Copy down the listing below exactly, please, including every line.

------ Supplied data

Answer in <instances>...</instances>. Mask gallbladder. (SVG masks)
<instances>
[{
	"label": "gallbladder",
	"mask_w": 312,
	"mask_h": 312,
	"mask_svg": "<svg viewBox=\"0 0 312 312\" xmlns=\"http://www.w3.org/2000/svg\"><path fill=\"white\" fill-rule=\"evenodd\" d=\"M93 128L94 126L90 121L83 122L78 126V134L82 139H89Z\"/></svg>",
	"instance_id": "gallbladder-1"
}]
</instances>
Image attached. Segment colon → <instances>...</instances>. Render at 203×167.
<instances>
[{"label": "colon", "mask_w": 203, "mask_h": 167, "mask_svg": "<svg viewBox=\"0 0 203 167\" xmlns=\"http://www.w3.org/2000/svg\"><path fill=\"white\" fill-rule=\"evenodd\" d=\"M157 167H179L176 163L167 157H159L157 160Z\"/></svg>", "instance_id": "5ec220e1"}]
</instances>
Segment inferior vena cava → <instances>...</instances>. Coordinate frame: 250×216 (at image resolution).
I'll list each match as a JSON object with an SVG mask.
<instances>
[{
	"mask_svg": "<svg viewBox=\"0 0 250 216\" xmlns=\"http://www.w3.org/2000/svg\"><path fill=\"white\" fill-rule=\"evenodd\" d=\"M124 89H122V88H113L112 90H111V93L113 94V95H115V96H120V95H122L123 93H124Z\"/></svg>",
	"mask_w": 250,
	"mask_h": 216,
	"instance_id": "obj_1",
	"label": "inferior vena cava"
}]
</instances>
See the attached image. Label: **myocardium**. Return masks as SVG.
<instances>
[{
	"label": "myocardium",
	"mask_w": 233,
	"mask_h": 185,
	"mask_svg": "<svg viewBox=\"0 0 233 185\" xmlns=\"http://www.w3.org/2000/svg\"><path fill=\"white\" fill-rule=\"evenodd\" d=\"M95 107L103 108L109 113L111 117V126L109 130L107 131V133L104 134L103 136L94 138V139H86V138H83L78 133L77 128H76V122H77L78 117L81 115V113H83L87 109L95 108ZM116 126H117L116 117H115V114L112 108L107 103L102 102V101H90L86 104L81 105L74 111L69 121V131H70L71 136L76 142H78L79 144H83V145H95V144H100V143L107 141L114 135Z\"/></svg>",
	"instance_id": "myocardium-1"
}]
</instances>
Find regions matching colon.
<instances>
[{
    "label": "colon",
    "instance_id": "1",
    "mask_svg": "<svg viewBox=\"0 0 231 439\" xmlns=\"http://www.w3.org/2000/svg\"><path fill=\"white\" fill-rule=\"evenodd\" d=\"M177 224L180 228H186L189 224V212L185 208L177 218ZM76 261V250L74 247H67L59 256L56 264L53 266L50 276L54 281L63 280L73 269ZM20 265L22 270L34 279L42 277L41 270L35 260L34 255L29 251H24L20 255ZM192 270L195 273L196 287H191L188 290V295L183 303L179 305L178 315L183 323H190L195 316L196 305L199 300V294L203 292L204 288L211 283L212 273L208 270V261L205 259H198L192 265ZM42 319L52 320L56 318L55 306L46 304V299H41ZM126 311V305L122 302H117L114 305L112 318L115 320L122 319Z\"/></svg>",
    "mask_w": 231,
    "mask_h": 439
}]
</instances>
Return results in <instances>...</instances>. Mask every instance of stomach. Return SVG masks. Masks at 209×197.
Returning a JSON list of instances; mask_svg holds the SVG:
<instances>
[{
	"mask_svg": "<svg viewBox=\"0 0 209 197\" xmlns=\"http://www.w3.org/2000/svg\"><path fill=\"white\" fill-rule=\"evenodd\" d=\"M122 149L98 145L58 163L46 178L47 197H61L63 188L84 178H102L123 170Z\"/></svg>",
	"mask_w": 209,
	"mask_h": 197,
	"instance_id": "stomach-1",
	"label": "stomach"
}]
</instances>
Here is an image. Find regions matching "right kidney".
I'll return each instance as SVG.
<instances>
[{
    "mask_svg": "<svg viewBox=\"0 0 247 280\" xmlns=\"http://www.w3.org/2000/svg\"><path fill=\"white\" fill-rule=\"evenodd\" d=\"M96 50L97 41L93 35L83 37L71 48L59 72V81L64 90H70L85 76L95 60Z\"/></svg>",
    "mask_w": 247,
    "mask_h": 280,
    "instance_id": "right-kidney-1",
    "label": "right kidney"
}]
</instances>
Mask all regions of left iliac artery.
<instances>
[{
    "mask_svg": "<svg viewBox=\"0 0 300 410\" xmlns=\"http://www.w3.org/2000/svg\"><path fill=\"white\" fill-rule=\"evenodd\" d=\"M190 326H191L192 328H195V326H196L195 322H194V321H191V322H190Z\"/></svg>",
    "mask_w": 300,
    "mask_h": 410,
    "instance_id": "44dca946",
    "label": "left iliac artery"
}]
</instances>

------------

▶ [Answer space]:
Answer in <instances>...</instances>. Mask gallbladder. (SVG masks)
<instances>
[{
	"label": "gallbladder",
	"mask_w": 312,
	"mask_h": 312,
	"mask_svg": "<svg viewBox=\"0 0 312 312\" xmlns=\"http://www.w3.org/2000/svg\"><path fill=\"white\" fill-rule=\"evenodd\" d=\"M93 128L94 126L90 121L83 122L78 126V134L82 139H89Z\"/></svg>",
	"instance_id": "gallbladder-1"
}]
</instances>
Image attached. Segment colon → <instances>...</instances>. Render at 203×167.
<instances>
[{"label": "colon", "mask_w": 203, "mask_h": 167, "mask_svg": "<svg viewBox=\"0 0 203 167\" xmlns=\"http://www.w3.org/2000/svg\"><path fill=\"white\" fill-rule=\"evenodd\" d=\"M157 167H179L176 163L167 157H159L157 160Z\"/></svg>", "instance_id": "5ec220e1"}]
</instances>
Segment inferior vena cava → <instances>...</instances>. Coordinate frame: 250×216 (at image resolution).
I'll list each match as a JSON object with an SVG mask.
<instances>
[{
	"mask_svg": "<svg viewBox=\"0 0 250 216\" xmlns=\"http://www.w3.org/2000/svg\"><path fill=\"white\" fill-rule=\"evenodd\" d=\"M124 89H122V88H113L112 90H111V93L113 94V95H115V96H120V95H122L123 93H124Z\"/></svg>",
	"mask_w": 250,
	"mask_h": 216,
	"instance_id": "obj_1",
	"label": "inferior vena cava"
}]
</instances>
See the attached image. Label: **myocardium**. Return masks as SVG.
<instances>
[{
	"label": "myocardium",
	"mask_w": 233,
	"mask_h": 185,
	"mask_svg": "<svg viewBox=\"0 0 233 185\" xmlns=\"http://www.w3.org/2000/svg\"><path fill=\"white\" fill-rule=\"evenodd\" d=\"M95 107L103 108L109 113L111 117V126L109 130L107 131V133L104 134L103 136L94 138V139H86V138H83L78 133L77 128H76V122H77L78 117L81 115V113H83L87 109L95 108ZM116 126H117L116 117H115V114L112 108L107 103L102 102V101H90L86 104L81 105L74 111L69 121V131H70L71 136L76 142H78L79 144H83V145H95V144H100V143L107 141L114 135Z\"/></svg>",
	"instance_id": "myocardium-1"
}]
</instances>
Find regions matching colon.
<instances>
[{
    "label": "colon",
    "instance_id": "1",
    "mask_svg": "<svg viewBox=\"0 0 231 439\" xmlns=\"http://www.w3.org/2000/svg\"><path fill=\"white\" fill-rule=\"evenodd\" d=\"M177 224L180 228H186L189 224V212L185 208L177 218ZM76 261V250L74 247H67L59 256L56 264L53 266L50 276L54 281L63 280L73 269ZM20 265L22 270L34 279L42 277L41 270L35 260L34 255L29 251H24L20 255ZM192 270L195 273L196 287H191L188 290V295L183 303L179 305L178 315L183 323H190L195 316L196 305L199 300V294L203 292L204 288L211 283L212 273L208 270V261L205 259H198L192 265ZM42 319L52 320L56 318L55 306L46 304V299H41ZM126 311V305L122 302H117L114 305L112 318L115 320L122 319Z\"/></svg>",
    "mask_w": 231,
    "mask_h": 439
}]
</instances>
Return results in <instances>...</instances>. Mask every instance of stomach. Return SVG masks. Masks at 209×197.
Returning a JSON list of instances; mask_svg holds the SVG:
<instances>
[{
	"mask_svg": "<svg viewBox=\"0 0 209 197\" xmlns=\"http://www.w3.org/2000/svg\"><path fill=\"white\" fill-rule=\"evenodd\" d=\"M122 149L98 145L58 163L46 178L47 197H61L63 188L84 178H102L123 170Z\"/></svg>",
	"mask_w": 209,
	"mask_h": 197,
	"instance_id": "stomach-1",
	"label": "stomach"
}]
</instances>
Here is an image. Find regions matching "right kidney".
I'll return each instance as SVG.
<instances>
[{
    "mask_svg": "<svg viewBox=\"0 0 247 280\" xmlns=\"http://www.w3.org/2000/svg\"><path fill=\"white\" fill-rule=\"evenodd\" d=\"M96 50L97 41L93 35L83 37L71 48L59 72V81L64 90H70L85 76L95 60Z\"/></svg>",
    "mask_w": 247,
    "mask_h": 280,
    "instance_id": "right-kidney-1",
    "label": "right kidney"
}]
</instances>
Mask all regions of left iliac artery.
<instances>
[{
    "mask_svg": "<svg viewBox=\"0 0 300 410\" xmlns=\"http://www.w3.org/2000/svg\"><path fill=\"white\" fill-rule=\"evenodd\" d=\"M190 326H191L192 328H195V326H196L195 322H194V321H191V322H190Z\"/></svg>",
    "mask_w": 300,
    "mask_h": 410,
    "instance_id": "44dca946",
    "label": "left iliac artery"
}]
</instances>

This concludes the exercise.